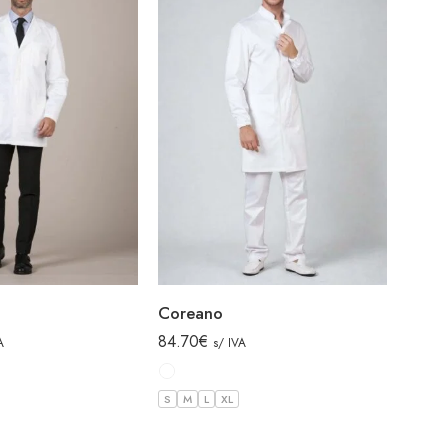
Coreano
84.70
€
A
s/ IVA
S
M
L
XL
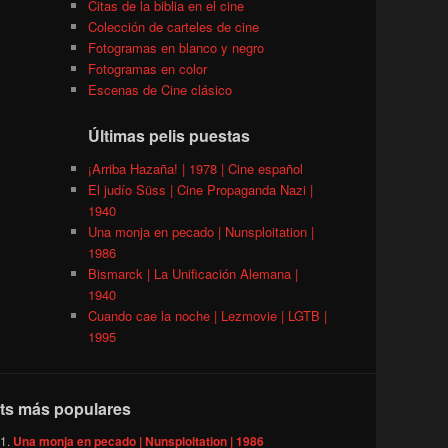
Citas de la biblia en el cine
Colección de carteles de cine
Fotogramas en blanco y negro
Fotogramas en color
Escenas de Cine clásico
Últimas pelis puestas
¡Arriba Hazaña! | 1978 | Cine español
El judío Süss | Cine Propaganda Nazi |
1940
Una monja en pecado | Nunsploitation |
1986
Bismarck | La Unificación Alemana |
1940
Cuando cae la noche | Lezmovie | LGTB |
1995
ts más populares
Una monja en pecado | Nunsploitation | 1986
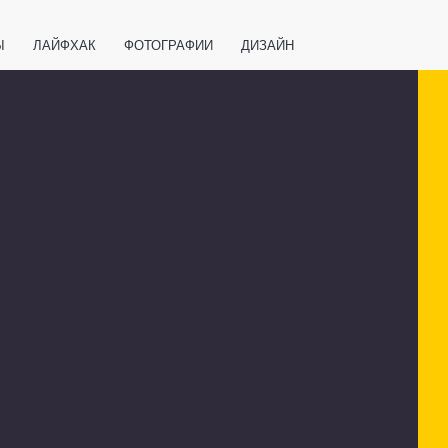
Ы
ЛАЙФХАК
ФОТОГРАФИИ
ДИЗАЙН
ВАЖНО ЗНАТЬ
СПОРТ
СМАРТФОНЫ
ПОЛЕЗНОЕ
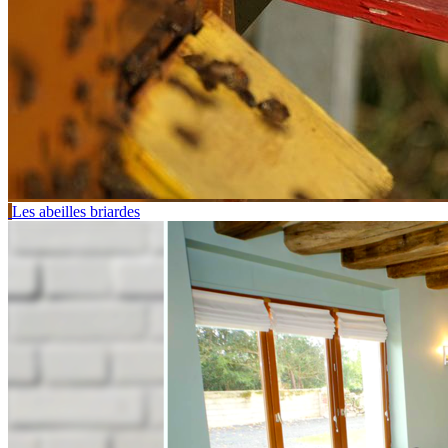
Les abeilles briardes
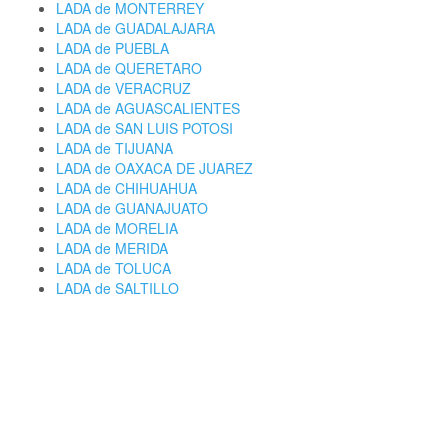
LADA de MONTERREY
LADA de GUADALAJARA
LADA de PUEBLA
LADA de QUERETARO
LADA de VERACRUZ
LADA de AGUASCALIENTES
LADA de SAN LUIS POTOSI
LADA de TIJUANA
LADA de OAXACA DE JUAREZ
LADA de CHIHUAHUA
LADA de GUANAJUATO
LADA de MORELIA
LADA de MERIDA
LADA de TOLUCA
LADA de SALTILLO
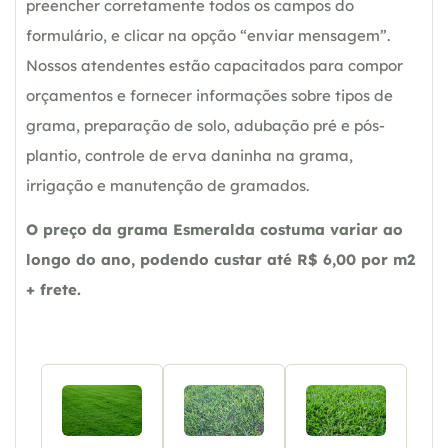
preencher corretamente todos os campos do
formulário, e clicar na opção “enviar mensagem”.
Nossos atendentes estão capacitados para compor
orçamentos e fornecer informações sobre tipos de
grama, preparação de solo, adubação pré e pós-
plantio, controle de erva daninha na grama,
irrigação e manutenção de gramados.
O preço da grama Esmeralda costuma variar ao
longo do ano, podendo custar até R$ 6,00 por m2
+ frete.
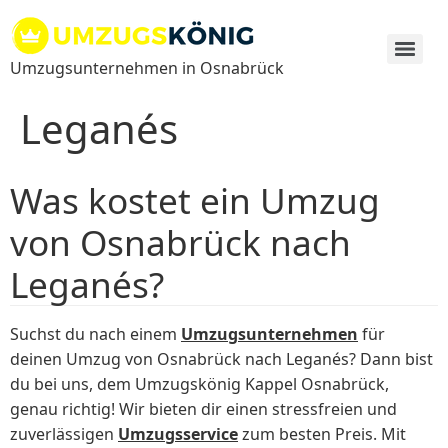
Zum
Inhalt
springen
Umzugsunternehmen in Osnabrück
Leganés
Was kostet ein Umzug
von Osnabrück nach
Leganés?
Suchst du nach einem
Umzugsunternehmen
für
deinen Umzug von Osnabrück nach Leganés? Dann bist
du bei uns, dem Umzugskönig Kappel Osnabrück,
genau richtig! Wir bieten dir einen stressfreien und
zuverlässigen
Umzugsservice
zum besten Preis. Mit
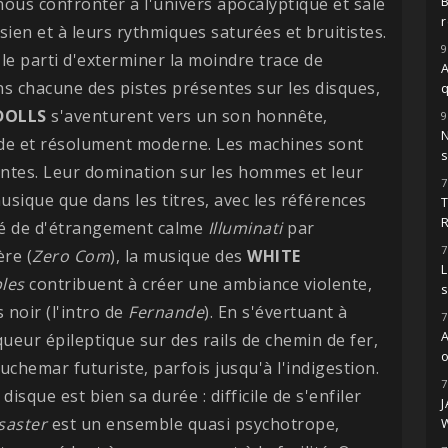
ous confronter à l'univers apocalyptique et sale
r
sien et à leurs rythmiques saturées et bruitistes.
9
le parti d'exterminer la moindre trace de
A
s chacune des pistes présentes sur les disques,
DOLLS
s'aventurent vers un son honnête,
9
ade et résolument moderne. Les machines sont
s
ntes. Leur domination sur les hommes et leur
7
usique que dans les titres, avec les références
ré de d'étrangement calme
Illuminati
par
7
ère (
Zero Com
), la musique des
WHITE
L
les
contribuent à créer une ambiance violente,
 noir (l'intro de
Fernande
). En s'évertuant à
7
eur épileptique sur des rails de chemin de fer,
o
chemar futuriste, parfois jusqu'à l'indigestion.
7
 disque est bien sa durée : difficile de s'enfiler
saster
est un ensemble quasi psychotrope,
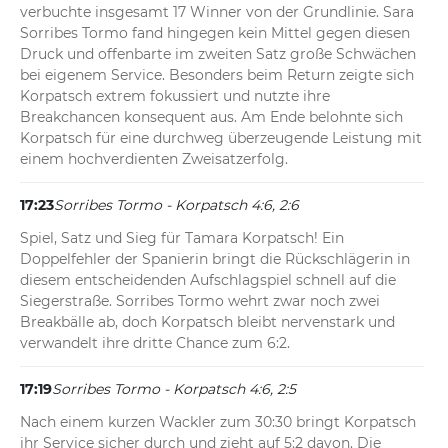
verbuchte insgesamt 17 Winner von der Grundlinie. Sara 
Sorribes Tormo fand hingegen kein Mittel gegen diesen 
Druck und offenbarte im zweiten Satz große Schwächen 
bei eigenem Service. Besonders beim Return zeigte sich 
Korpatsch extrem fokussiert und nutzte ihre 
Breakchancen konsequent aus. Am Ende belohnte sich 
Korpatsch für eine durchweg überzeugende Leistung mit 
einem hochverdienten Zweisatzerfolg.
17:23
Sorribes Tormo - Korpatsch 4:6, 2:6
Spiel, Satz und Sieg für Tamara Korpatsch! Ein 
Doppelfehler der Spanierin bringt die Rückschlägerin in 
diesem entscheidenden Aufschlagspiel schnell auf die 
Siegerstraße. Sorribes Tormo wehrt zwar noch zwei 
Breakbälle ab, doch Korpatsch bleibt nervenstark und 
verwandelt ihre dritte Chance zum 6:2.
17:19
Sorribes Tormo - Korpatsch 4:6, 2:5
Nach einem kurzen Wackler zum 30:30 bringt Korpatsch 
ihr Service sicher durch und zieht auf 5:2 davon. Die 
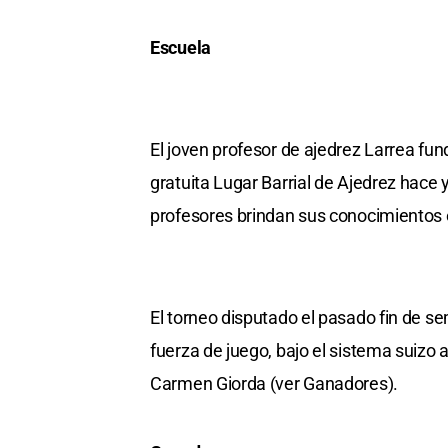
Escuela
El joven profesor de ajedrez Larrea fun
gratuita Lugar Barrial de Ajedrez hace 
profesores brindan sus conocimientos e
El torneo disputado el pasado fin de s
fuerza de juego, bajo el sistema suizo a
Carmen Giorda (ver Ganadores).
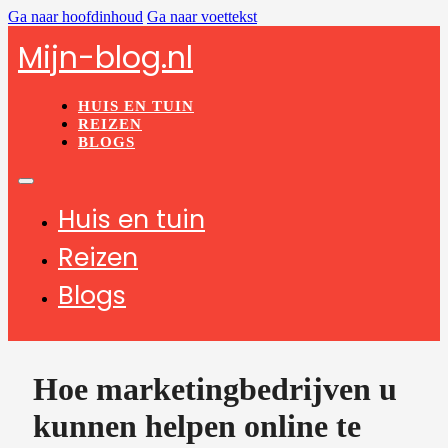
Ga naar hoofdinhoud
Ga naar voettekst
Mijn-blog.nl
HUIS EN TUIN
REIZEN
BLOGS
Huis en tuin
Reizen
Blogs
Hoe marketingbedrijven u
kunnen helpen online te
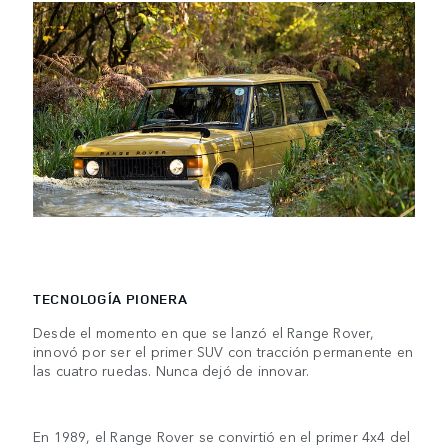
TECNOLOGÍA PIONERA
Desde el momento en que se lanzó el Range Rover,
innovó por ser el primer SUV con tracción permanente en
las cuatro ruedas. Nunca dejó de innovar.
En 1989, el Range Rover se convirtió en el primer 4x4 del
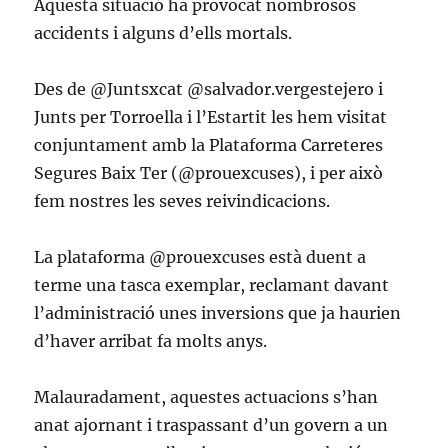
Aquesta situació ha provocat nombrosos
accidents i alguns d’ells mortals.
Des de @Juntsxcat @salvador.vergestejero i
Junts per Torroella i l’Estartit les hem visitat
conjuntament amb la Plataforma Carreteres
Segures Baix Ter (@prouexcuses), i per això
fem nostres les seves reivindicacions.
La plataforma @prouexcuses està duent a
terme una tasca exemplar, reclamant davant
l’administració unes inversions que ja haurien
d’haver arribat fa molts anys.
Malauradament, aquestes actuacions s’han
anat ajornant i traspassant d’un govern a un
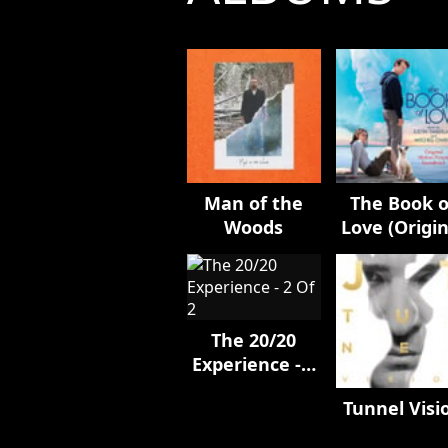
Man of the
The Book o
Woods
Love (Origin
Motion Pict
Soundtrack
The 20/20
Experience - 2
Of 2
Tunnel Visi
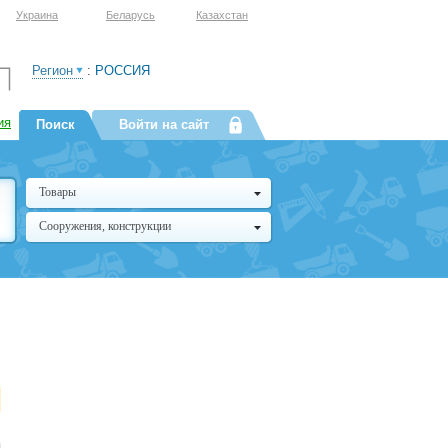
Украина
Беларусь
Казахстан
Регион
:
РОССИЯ
ия
Поиск
Войти на сайт
Товары
Сооружения, конструкции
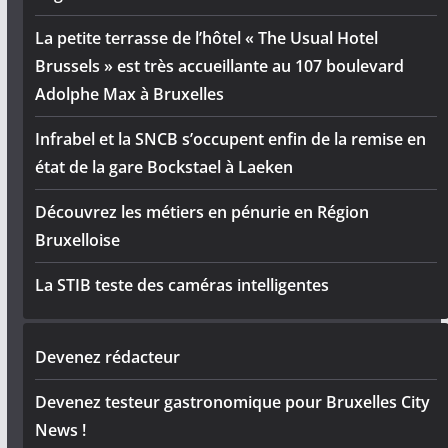
La petite terrasse de l’hôtel « The Usual Hotel
Brussels » est très accueillante au 107 boulevard
Adolphe Max à Bruxelles
Infrabel et la SNCB s’occupent enfin de la remise en
état de la gare Bockstael à Laeken
Découvrez les métiers en pénurie en Région
Bruxelloise
La STIB teste des caméras intelligentes
Devenez rédacteur
Devenez testeur gastronomique pour Bruxelles City
News !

YOUR INSTRUCTIONS >> Everything from the line containing "La petite terrasse" through the last line above should be set down exactly; include no other lines.

REPLY TO THE TASK >>
La petite terrasse de l’hôtel « The Usual Hotel
Brussels » est très accueillante au 107 boulevard
Adolphe Max à Bruxelles
Infrabel et la SNCB s’occupent enfin de la remise en
état de la gare Bockstael à Laeken
Découvrez les métiers en pénurie en Région
Bruxelloise
La STIB teste des caméras intelligentes
Devenez rédacteur
Devenez testeur gastronomique pour Bruxelles City
News !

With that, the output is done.